Transcribe the entries below exactly; leave every image out.
■ ■ ■
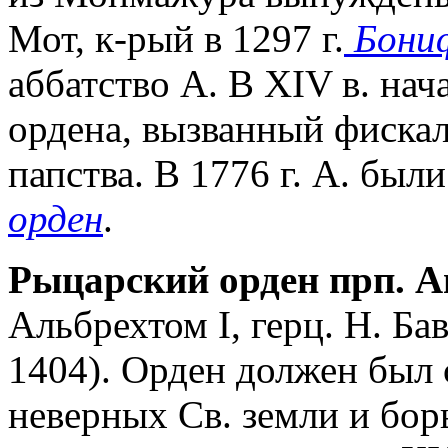
Мот, к-рый в 1297 г.
Бониф
аббатство А. В XIV в. нач
ордена, вызванный фиска
папства. В 1776 г. А. бы
орден
.
Рыцарский орден прп. А
Альбрехтом I, герц. Н. Ба
1404). Орден должен был
неверных Св. земли и бор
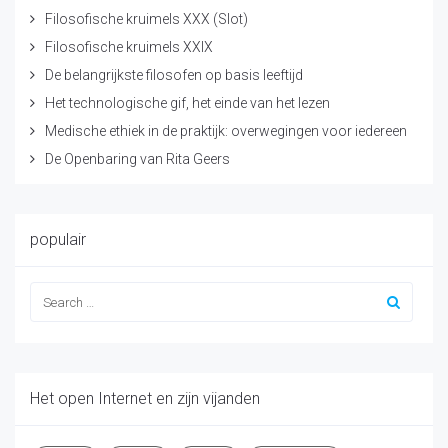
Filosofische kruimels XXX (Slot)
Filosofische kruimels XXIX
De belangrijkste filosofen op basis leeftijd
Het technologische gif, het einde van het lezen
Medische ethiek in de praktijk: overwegingen voor iedereen
De Openbaring van Rita Geers
populair
Het open Internet en zijn vijanden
■ ■ ■
PROBLEM SOLUTION:
Мот, к-рый в 1297 г.
Бониф
аббатство А. В XIV в. нач
ордена, вызванный фиска
папства. В 1776 г. А. бы
орден
.
Рыцарский орден прп. А
Альбрехтом I, герц. Н. Ба
1404). Орден должен был
неверных Св. земли и бор
Filosofische kruimels XXX (Slot)
Filosofische kruimels XXIX
De belangrijkste filosofen op basis leeftijd
Het technologische gif, het einde van het lezen
Medische ethiek in de praktijk: overwegingen voor iedereen
De Openbaring van Rita Geers
populair
Het open Internet en zijn vijanden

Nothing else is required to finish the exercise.